Of course there is no way in hell that NVIDIA would make a video like that (NVIDIA scores in red, ATI in blue? ha ha), and I assumed all along that the score is fake as hell (wishful thinking at best), but that was all I could come up with for our new friend Richard Varga. I was hoping Mr. Varga had some answers, but so far only questions :D

I too am surprised that there are no leaks by now :(
 
Wasn't there a rumor going around that Fermi was 5870+130% (5870x2.3) in Unigine?
Perhaps this is one of those scenarios.
If seahawk is right, it would be quite bitter. Better quality fps due to the lack of AFR but perf/watt worse than 5870...ouch.
 
Agreed. Already with the HD4000 series I thought 8xMSAA not really relevant. Better do something against shader and vegetation aliasing and texture flimmering than smoothing adequate (for the most part) smooth edges even more.
 
Agreed. Already with the HD4000 series I thought 8xMSAA not really relevant. Better do something against shader and vegetation aliasing and texture flimmering than smoothing adequate (for the most part) smooth edges even more.

Now wouldn't it be nice if if there were some improvements to transparency AA? :)
 
My take: It's useless, when you either have way faster 4x msaa or can resort to much better looking supersampling (HD5k) or at least some hybrids (nvidia).

I disagree; having a healthy variety of different AA modes can't hurt, rather the contrary. If you have a scene with a reasonable amount of alpha tests for instance, you can end up with a combination of 8xMSAA and transparency AA with equivalent AA quality on transparencies as with 8xRGSS but not necessarily with the same rather big performance penalty as the latter. And yes of course the higher the portion of said alpha tests the smaller the difference between transparency supersampling and full screen SSAA.

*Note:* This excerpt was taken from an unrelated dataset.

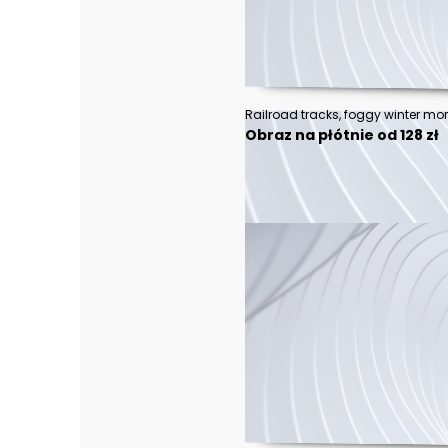
Railroad tracks, foggy winter mor
Obraz na płótnie od 128 zł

In motion the differences between 4x and 8xMSAA are usually hard to detect, because the first does already a quite adequate job. However when things like transparencies kick in and you have a couple of trees with countless of leaves or some wires hanging in the air, the difference for those with 8x sample whatever-except pure MSAA is clearly visible.

In fact for a normal amount of transparencies in a scene I'd rather say that hybrid MSAA/SSAA or pure SSAA is overkill. If you now want to take advantage of the lower negative LOD any supersampling portion typically provides, then of course it's another chapter of it's own.

Besides when you have resources to spare on a Radeon for something like Supersampling, there's always also the edge detect custom filter option available.

Agreed. Already with the HD4000 series I thought 8xMSAA not really relevant. Better do something against shader and vegetation aliasing and texture flimmering than smoothing adequate (for the most part) smooth edges even more.

Shader aliasing I'm afraid is more of a game code issue than anything else and texture shimmering/aliasing is more than often a result of underfiltering or some developer having the funky idea that exaggerated negative LOD on some textures looks "great". When it comes to underfiltering there's nothing else really you could do then to have the GPU to filter with real trilinear wherever the application requests for trilinear.

By the way that "flimmering" is so damn Bockwurst :LOL:
 
Better quality fps due to the lack of AFR but perf/watt worse than 5870...ouch.

Personally, perf/watt only matters to me in mobile products where I care about battery life. If I'm going to be plugged in and spend money on a top of the line GPU, why should I? It would be like telling a guy who buys who buys a second ultra performance sports car that he should buy first for fuel efficiency. Now, in the mid-range market it'll matter, because people won't have elaborate cooling, cases, or power supplies, but this sounds like a card aimed at the top.

Now for Tesla, it's a different story, since power density in HPC/rackmounted systems is a huge concern.
 
Of course not... he didn't say anything about a ~360w TDP, he just said it was closer to 294w than 180w.

And what NV gives as TDP is rarely reached in real life. The diffrecne in actual consumption to a Hemlock card might be bigger, than the difference in TDP.
 
And what NV gives as TDP is rarely reached in real life. The diffrecne in actual consumption to a Hemlock card might be bigger, than the difference in TDP.

I think it's typical of all GPUs. Cypress' TDP is 188W, yet average load power consumption is around 120-140W (source. And yes, under FurMark, virtually every card exceeds their TDPs.